The test substance (50% in aromatic free mineral spirit) were tested for contact hypersensitivity in the albino guinea pig according to the EU method B6, the OECD guideline 406 and based on the method described by Magnusson and Kligman. Test substance concentrations selected for the main study were based on the results of a preliminary study. In the main study, 10 experimental animals were intradermally injected with 10% concentration and epidermally exposed to a 50% concentration. 5 control animals were similarly treated, but with the vehicle (corn oil) only. Two weeks after the epidermal application all animals were challenged with a 10% test substance concentration and the vehicle.

No mortality occured and no symptoms of systemic toxicity were observed in the animals of the main study. Body weights and body weight gain of experimental animals remained in the same range as controls over the study period.

Skin reactions of grade 1 were observed in eight experimental animals in response to the 10% test substance concentration. No skin reactions were evident in the control animals. Scaliness was seen in the treated skin site of one experimental animal. The skin reactions observed in response to a 10% test substance concentration in 7 (of the 10) experimental animals in the challenge phase were considered indicative of sensitisation, based on the absence of any response in the control animals. The results indicate a sensitisation rate of 70 per cent.

Endpoint conclusion

Endpoint conclusion:

adverse effect observed (sensitising)

Additional information:

Skin sensitisation

The test substance was tested for contact hypersensitivity in the albino guinea pig according to the EU method B6, the OECD guideline 406 and based on the method described by Magnusson and Kligman. Test substance concentrations selected for the main study were based on the results of a preliminary study. In the main study, 10 experimental animals were intradermally injected with 10% concentration and epidermally exposed to a 50% concentration. 5 control animals were similarly treated, but with the vehicle (corn oil) only.
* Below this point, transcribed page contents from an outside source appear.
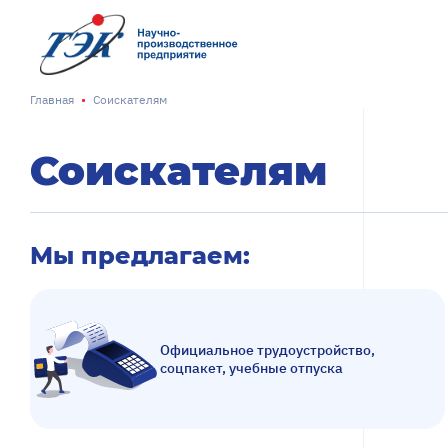
Металлургия
Соискателя
Нефтегаз и нефтехимия
Студентам
Каталоги
Пресс-цент
Главная
Соискателям
Соискателям
Мы предлагаем:
Официальное трудоустройство,
соцпакет, учебные отпуска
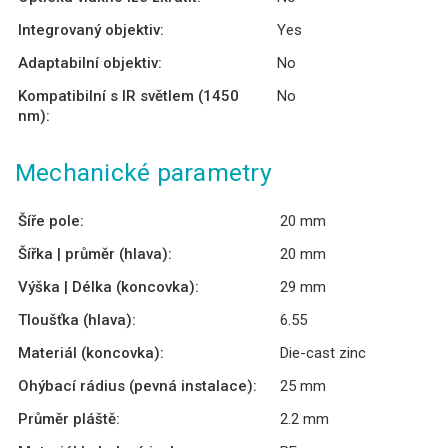
Integrovaný objektiv:
Yes
Adaptabilní objektiv:
No
Kompatibilní s IR světlem (1450
No
nm):
Mechanické parametry
Šíře pole:
20 mm
Šířka | průměr (hlava):
20 mm
Výška | Délka (koncovka):
29 mm
Tloušťka (hlava):
6.55
Materiál (koncovka):
Die-cast zinc
Ohýbací rádius (pevná instalace):
25 mm
Průměr pláště:
2.2 mm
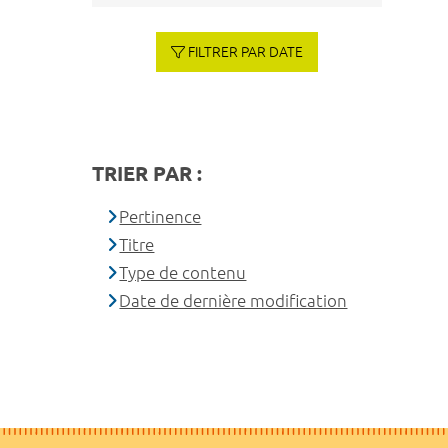
FILTRER PAR DATE
TRIER PAR :
Pertinence
Titre
Type de contenu
Date de dernière modification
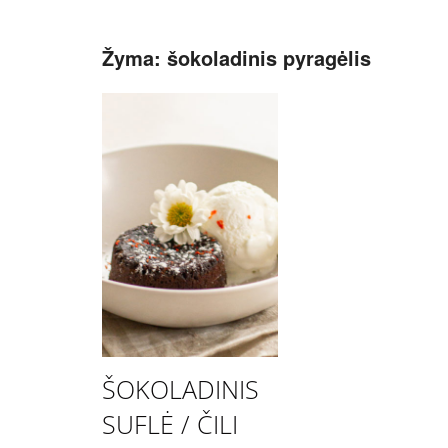
Žyma:
šokoladinis pyragėlis
ŠOKOLADINIS
SUFLĖ / ČILI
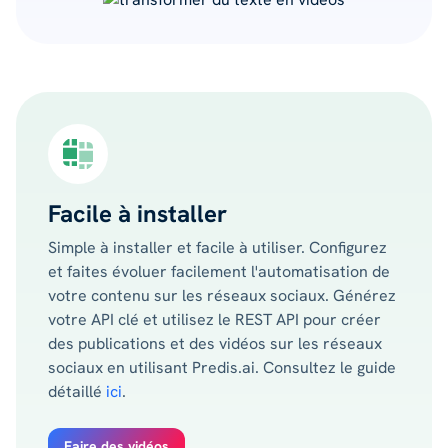
Facile à installer
Simple à installer et facile à utiliser. Configurez
et faites évoluer facilement l'automatisation de
votre contenu sur les réseaux sociaux. Générez
votre API clé et utilisez le REST API pour créer
des publications et des vidéos sur les réseaux
sociaux en utilisant Predis.ai. Consultez le guide
détaillé
ici
.
Faire des vidéos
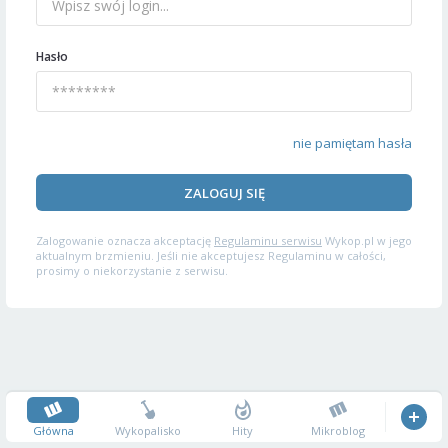
Hasło
nie pamiętam hasła
ZALOGUJ SIĘ
Zalogowanie oznacza akceptację
Regulaminu serwisu
Wykop.pl w jego
aktualnym brzmieniu. Jeśli nie akceptujesz Regulaminu w całości,
prosimy o niekorzystanie z serwisu.
Główna
Wykopalisko
Hity
Mikroblog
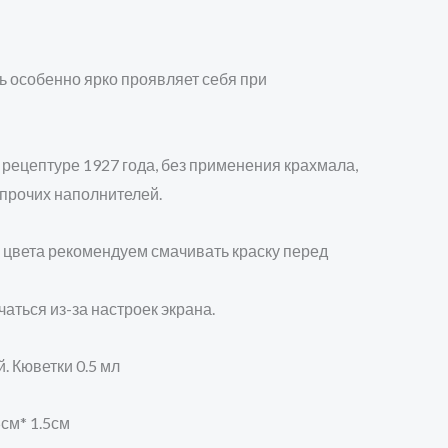
ь особенно ярко проявляет себя при
рецептуре 1927 года, без применения крахмала,
 прочих наполнителей.
 цвета рекомендуем смачивать краску перед
чаться из-за настроек экрана.
. Кюветки 0.5 мл
5см* 1.5см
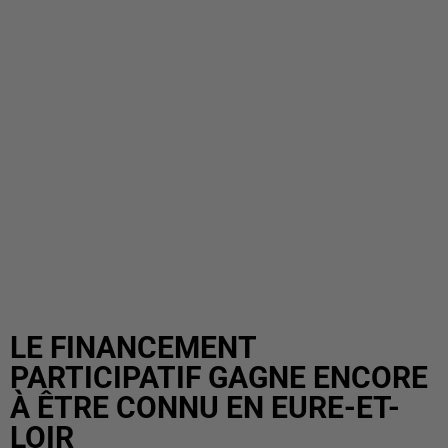
LE FINANCEMENT
PARTICIPATIF GAGNE ENCORE
À ÊTRE CONNU EN EURE-ET-
LOIR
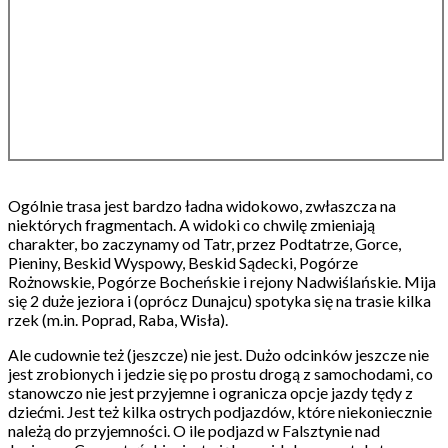
Ogólnie trasa jest bardzo ładna widokowo, zwłaszcza na
niektórych fragmentach. A widoki co chwilę zmieniają
charakter, bo zaczynamy od Tatr, przez Podtatrze, Gorce,
Pieniny, Beskid Wyspowy, Beskid Sądecki, Pogórze
Rożnowskie, Pogórze Bocheńskie i rejony Nadwiślańskie. Mija
się 2 duże jeziora i (oprócz Dunajcu) spotyka się na trasie kilka
rzek (m.in. Poprad, Raba, Wisła).
Ale cudownie też (jeszcze) nie jest. Dużo odcinków jeszcze nie
jest zrobionych i jedzie się po prostu drogą z samochodami, co
stanowczo nie jest przyjemne i ogranicza opcje jazdy tędy z
dziećmi. Jest też kilka ostrych podjazdów, które niekoniecznie
należą do przyjemności. O ile podjazd w Falsztynie nad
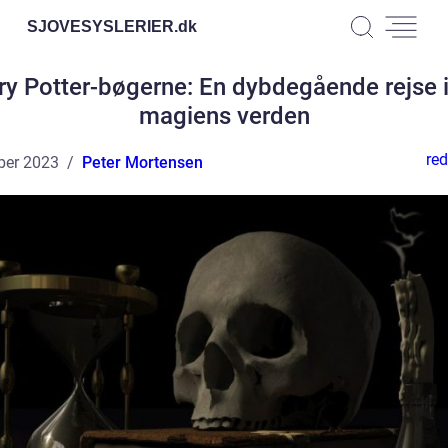
SJOVESYSLERIER.
dk
ry Potter-bøgerne: En dybdegående rejse i
magiens verden
red
ber 2023
Peter Mortensen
Two weeks after the epidermal application all animals were challenged with a 10% test substance concentration and the vehicle.

No mortality occured and no symptoms of systemic toxicity were observed in the animals of the main study. Body weights and body weight gain of experimental animals remained in the same range as controls over the study period.
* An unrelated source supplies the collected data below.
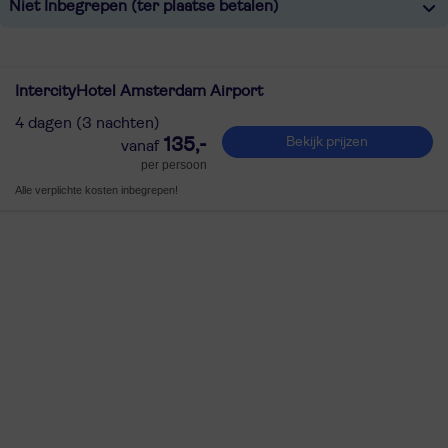
Niet Inbegrepen (ter plaatse betalen)
IntercityHotel Amsterdam Airport
4 dagen (3 nachten)
135,-
Bekijk prijzen
per persoon
Alle verplichte kosten inbegrepen!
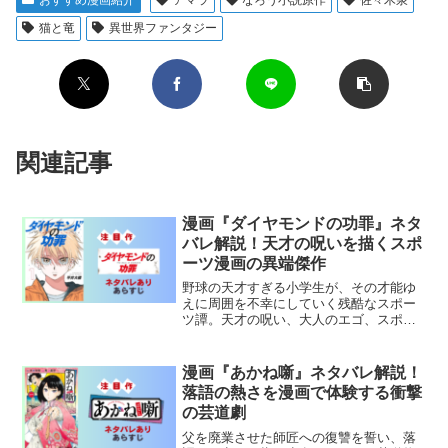
猫と竜
異世界ファンタジー
関連記事
漫画『ダイヤモンドの功罪』ネタ
バレ解説！天才の呪いを描くスポ
ーツ漫画の異端傑作
野球の天才すぎる小学生が、その才能ゆ
えに周囲を不幸にしていく残酷なスポー
ツ譚。天才の呪い、大人のエゴ、スポー
ツ漫画の常識を覆す衝撃作。
漫画『あかね噺』ネタバレ解説！
落語の熱さを漫画で体験する衝撃
の芸道劇
父を廃業させた師匠への復讐を誓い、落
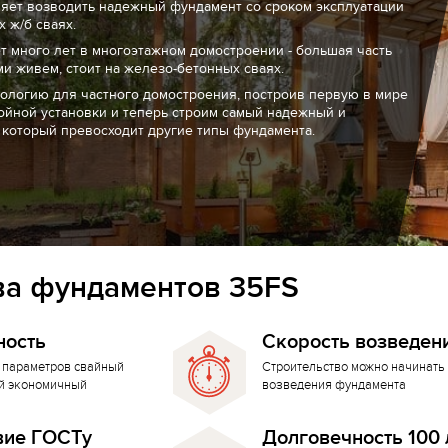
ляет возводить надежный фундамент со сроком эксплуатации
 ж/б сваях.
т много лет в многоэтажном домостроении - большая часть
ми живем, стоит на железо-бетонных сваях.
нологию для частного домостроения, построив первую в мире
ойной установки и теперь строим самый надежный и
 который превосходит другие типы фундамента.
а фундаментов 35FS
ность
Скорость возведен
 параметров свайный
Строительство можно начинать 
й экономичный
возведения фундамента
вие ГОСТу
Долговечность 100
Skin reactions of grade 1 were observed in eight experimental animals in response to the 10% test substance concentration. No skin reactions were evident in the control animals. Scaliness was seen in the treated skin site of one experimental animal. The skin reactions observed in response to a 10% test substance concentration in 7 (of the 10) experimental animals in the challenge phase were considered indicative of sensitisation, based on the absence of any response in the control animals. The results indicate a sensitisation rate of 70 per cent.

 

Respiratory sensitisation

Endpoint conclusion

Endpoint conclusion:

no study available

Justification for classification or non-classification

Classification, Labelling, and Packaging Regulation (EC) No 1272/2008
The available experimental test data are reliable and suitable for classification purposes under Regulation (EC) No 1272/2008.

Based on available data, the test item is classified and labelled as Skin Sensitiser Category 1B (H317: "may cause an allergic skin reaction) according to Regulation (EC) No 1272/2008 (CLP), as amended for the eighteenth time in Regulation (EU) 2022/692.